As an American we have many wonderful ways to be great leaders. I remember my first recollection of being in a leadership position was when I was a crossing guard in 6th grade.
I felt very confident and powerful holding the safety patrol flag making sure the kids were safe crossing the street. The special safety patrol uniform and badge made me feel very important.
Four years later I was called to be a youth leader I was 15 years old and responsible for the boys 14-15 years old in my church congregation.
Little by little as we grow we are given more responsibility. This is what makes a great leader, learning one step at a time.
When I was a teenager I got a job vacuuming classrooms at an elementary after school. I worked for a man who would give me demerits for doing anything wrong. I only worked for this man for about four months when I was fired after getting my allotment of three demerits.
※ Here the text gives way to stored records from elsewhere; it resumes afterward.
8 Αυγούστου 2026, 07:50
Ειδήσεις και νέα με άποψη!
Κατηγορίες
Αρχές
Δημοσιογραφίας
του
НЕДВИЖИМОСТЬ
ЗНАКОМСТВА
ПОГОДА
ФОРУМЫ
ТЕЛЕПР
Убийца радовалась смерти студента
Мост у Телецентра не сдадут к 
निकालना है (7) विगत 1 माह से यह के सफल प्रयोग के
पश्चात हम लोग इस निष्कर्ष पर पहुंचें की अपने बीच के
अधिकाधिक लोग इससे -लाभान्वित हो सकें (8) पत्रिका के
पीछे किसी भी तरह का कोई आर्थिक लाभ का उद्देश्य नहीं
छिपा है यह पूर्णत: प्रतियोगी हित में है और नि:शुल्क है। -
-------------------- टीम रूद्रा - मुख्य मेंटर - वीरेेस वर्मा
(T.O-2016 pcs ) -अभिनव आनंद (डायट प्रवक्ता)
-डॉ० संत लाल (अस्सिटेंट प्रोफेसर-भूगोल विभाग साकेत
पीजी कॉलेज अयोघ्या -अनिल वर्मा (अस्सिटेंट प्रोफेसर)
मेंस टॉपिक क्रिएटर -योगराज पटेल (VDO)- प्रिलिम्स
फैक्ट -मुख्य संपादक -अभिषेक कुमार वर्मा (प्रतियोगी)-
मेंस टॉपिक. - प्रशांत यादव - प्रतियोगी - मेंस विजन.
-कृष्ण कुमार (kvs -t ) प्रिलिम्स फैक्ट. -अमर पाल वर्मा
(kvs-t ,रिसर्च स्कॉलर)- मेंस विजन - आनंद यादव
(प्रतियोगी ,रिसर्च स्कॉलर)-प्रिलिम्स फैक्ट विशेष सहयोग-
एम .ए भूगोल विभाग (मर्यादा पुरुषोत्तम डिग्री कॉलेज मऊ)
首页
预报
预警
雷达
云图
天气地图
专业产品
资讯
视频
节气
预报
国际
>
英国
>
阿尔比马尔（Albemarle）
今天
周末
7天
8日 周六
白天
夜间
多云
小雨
I was devastated. I vowed that if I ever became a boss I would be fair, be kind and never make myself look better than anyone else. More than 30 years later, I am an Elementary Head Custodian the boss of several teenage youth that I work side by side with. I am not perfect but I try my best at being fair, kind and I don’t ask them to do anything I am not willing to do myself.
The times that I have felt like I wasn’t a good leader is when I didn’t communicate with others like I should have. People like to be appreciated. It is so important to let others know when they are doing a great job.
I think of all the places where I have enjoyed working the most; they were the places where I was appreciated, where there was open communication and everyone was part of a team being treated equal.
A few years ago I got to work for a new principal who was wonderful. She was kind communicated as often as needed. She asked you, “How was your weekend?” When a decision needed to be made she would ask for your opinion. The children loved her, she was in the lunchroom almost everyday. She was the happiest when she was with the children. They loved telling her jokes or talking to her if they had a problem.
One of the things that impressed me the most is that she was real. She wouldn’t lets the office workers have reserved parking. She would park in the back parking lot even when she was at the school first thing in the morning carrying a big bag of bicycle helmets for the children.